A headline or tagline will provoke interest or at least stick in their head for future use. After 40 years, every time I walk past the frozen pastry aisle in the grocery store my memory banks access an old jingle. “Everyone doesn’t like something but nobody doesn’t like Sarah Lee.” That jingle had me trying to figure out what “nobody doesn’t like” meant for years.
A high-pressure salesperson asks someone to marry them on the first date, whereas it should be a courtship process. The courtship process develops a relationship. Sales say we’re right for each other, let’s do it now. It’s interruption versus permission. Which one do you prefer?
Along with a brilliant tagline or obnoxious jingle, it’s even more important that you believe in your product. When you believe, you’re believable. Personal experience always wins hands down. Testimonies help people identify with an experience and are powerful triggers for attracting.
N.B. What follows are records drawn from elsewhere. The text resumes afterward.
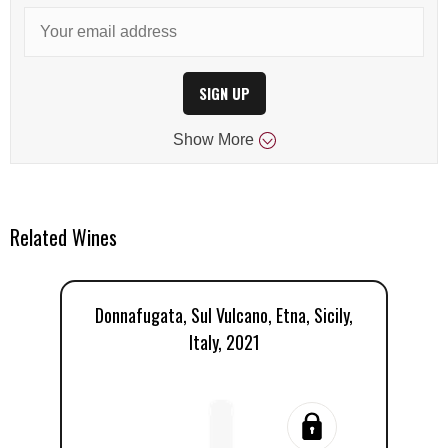
SIGN UP
Show
More
Related Wines
Donnafugata, Sul Vulcano, Etna, Sicily,
Do
Italy, 2021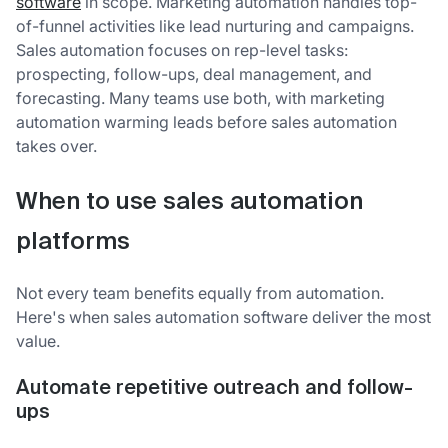
software
in scope. Marketing automation handles top-
of-funnel activities like lead nurturing and campaigns.
Sales automation focuses on rep-level tasks:
prospecting, follow-ups, deal management, and
forecasting. Many teams use both, with marketing
automation warming leads before sales automation
takes over.
When to use sales automation
platforms
Not every team benefits equally from automation.
Here's when sales automation software deliver the most
value.
Automate repetitive outreach and follow-
ups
Although the Trunk Monkey videos ads attract attention and are a huge viral success, the message is not relevant to the product. Or…can I really purchase a trunk monkey? Getting attention through humor is effective but using humor and relevancy simultaneously is golden.
Geico uses humor with a tag line, “it’s so easy a caveman can do it” and you know, it was easy because I just switched to Geico. After a four-year courtship, it paid off for Geico, I took “fifteen minutes and saved 15% on my insurance. Attract attention and be relevant.